British Columbia Liberals will be spending a fortune over the winter to boast about their economic record, and one of the key items is the upcoming balanced budget.

But after a couple of hours of debate in a legislative committee this week about accounting standards, it's clear people should suspend judgment on budget claims for a while yet.

Balancing budgets, or at least trying to, was the cardinal tenet of B.C. Liberal rule for the first seven years. It got sidelined by the economic meltdown in 2008. But a key part of the Liberal ad blitz is that they are "on track" to get the province out of the red ink.

It is scheduled to happen when the budget for the upcoming fiscal year is delivered in February. The provincial election is on May 14.

A balanced budget - years ahead of key competitors like Ontario and Alberta - is the launchpad for the government's re-election campaign.

But the final independent pronouncement on the current state of the books - balanced or otherwise - won't come until the public accounts are released in July.

That includes auditor general John Doyle's verdict on how the books have been kept. And there is the potential for trouble. It arises out of Doyle's penchant for issuing qualifications about how the Finance Ministry keeps the books.

He has done so several times in the five years he's been on the job, and each one includes a recalculation of what the numbers would look like if the government did it his way.

He's continuing a tradition in the office: 13 of the last 17 audits of the government's books have included qualifications.

The arguments over his reservations are esoteric ones. They have to do with how gas-well royalties are handled, or how the Transportation Investment Corp. is treated on the government books.

Doyle has his preferred method. Experienced professionals in the ministry have theirs.

So far, the auditor general's recalculations have had the effect of changing the bottom line by varying degrees, but not the essential outlook.

Last year, for example, the government stated a $1.8-billion deficit.

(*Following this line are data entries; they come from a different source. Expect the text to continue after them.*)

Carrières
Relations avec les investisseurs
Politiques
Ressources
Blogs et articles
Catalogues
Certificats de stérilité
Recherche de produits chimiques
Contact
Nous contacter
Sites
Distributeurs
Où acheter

The accumulated effect of the changes Doyle suggests would have added $520 million, making the deficit $2.3 billion, by his reckoning.

But a deficit is a deficit is a deficit, so the changes don't get much attention.

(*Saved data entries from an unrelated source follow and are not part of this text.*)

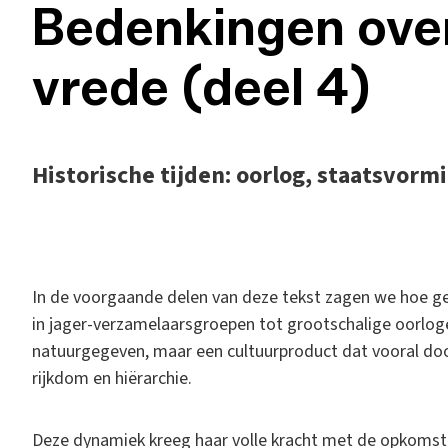
Bedenkingen over
vrede (deel 4)
Historische tijden: oorlog, staatsvormi
I
n de voorgaande delen van deze tekst zagen we hoe gew
in jager-verzamelaarsgroepen tot grootschalige oorlog
natuurgegeven, maar een cultuurproduct dat vooral doo
rijkdom en hiërarchie.
Deze dynamiek kreeg haar volle kracht met de opkomst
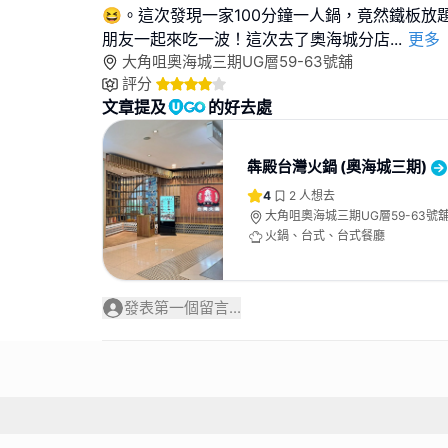
😆。這次發現一家100分鐘一人鍋，竟然鐵板放
朋友一起來吃一波！這次去了奧海城分店
...
更多
大角咀奧海城三期UG層59-63號舖
評分
文章提及
的好去處
犇殿台灣火鍋 (奧海城三期)
4
2
人想去
大角咀奧海城三期UG層59-63號
火鍋、台式、台式餐廳
發表第一個留言...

What is different next year is the margin of error. Finance Minister Mike de Jong's last update shows the February budget is going to be a close call in terms of balance. Slumping natural-gas prices mean less revenue for B.C.

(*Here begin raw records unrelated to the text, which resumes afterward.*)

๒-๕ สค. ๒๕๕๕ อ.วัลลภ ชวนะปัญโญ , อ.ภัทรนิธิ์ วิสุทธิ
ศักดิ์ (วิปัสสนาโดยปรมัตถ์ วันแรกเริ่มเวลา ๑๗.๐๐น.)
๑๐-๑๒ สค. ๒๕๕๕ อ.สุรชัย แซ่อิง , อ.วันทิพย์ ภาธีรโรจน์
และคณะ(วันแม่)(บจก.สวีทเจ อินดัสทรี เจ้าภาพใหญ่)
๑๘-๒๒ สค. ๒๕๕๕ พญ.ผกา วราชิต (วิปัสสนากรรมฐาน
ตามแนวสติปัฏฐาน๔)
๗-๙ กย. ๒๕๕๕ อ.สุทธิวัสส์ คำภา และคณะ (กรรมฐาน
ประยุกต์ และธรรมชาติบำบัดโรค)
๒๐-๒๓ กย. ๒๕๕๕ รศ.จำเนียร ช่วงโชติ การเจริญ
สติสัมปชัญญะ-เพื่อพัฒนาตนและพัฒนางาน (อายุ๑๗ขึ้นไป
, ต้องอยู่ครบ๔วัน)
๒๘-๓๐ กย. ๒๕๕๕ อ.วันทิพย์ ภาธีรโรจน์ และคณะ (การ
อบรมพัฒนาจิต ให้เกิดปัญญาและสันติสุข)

And the tightness applies to the current year as well. So what if the government's bottom line cited in February turns out to be significantly worse when Doyle reports on it in July?

Ask the NDP how that works out.

Former premier Glen Clark's government tabled a "balanced budget" in April 1996 and said the fiscal year just closed was balanced as well. Then he called an election two hours later and boasted about NDP budgeting prowess through the campaign.

After winning, they admitted in July the books weren't balanced after all, in either year, and the controversy dogged them for years.

Apart from the thin margin for error, there's another factor working against the government.

Doyle told the committee if errors identified by the audit aren't corrected, they are re-calculated the next year.

"So you end up with a snowballing effect over time where you have very, very significant adjustments," he said.

The ongoing argument is getting to some veteran Liberals. After some exchanges over Doyle's version of how royalty credits should be booked, Liberal MLA Kevin Krueger said: "I think it's nonsense."

It's normally a constant exchange of views between the Finance Ministry and the auditor general that never gets much attention.

But every four years, an election crops up between the time the budget is presented and the time the books are formally closed on the fiscal year that ended a few months previously.

It intensifies the interest in the topic. And this year, there's a lot less leeway than usual when it comes to making claims about performance, based on the numbers.

It's the main reason given for the idea of moving election day to the fall, rather than the spring. Voters would have a budget in front of them that's been signed and certified as the straight goods.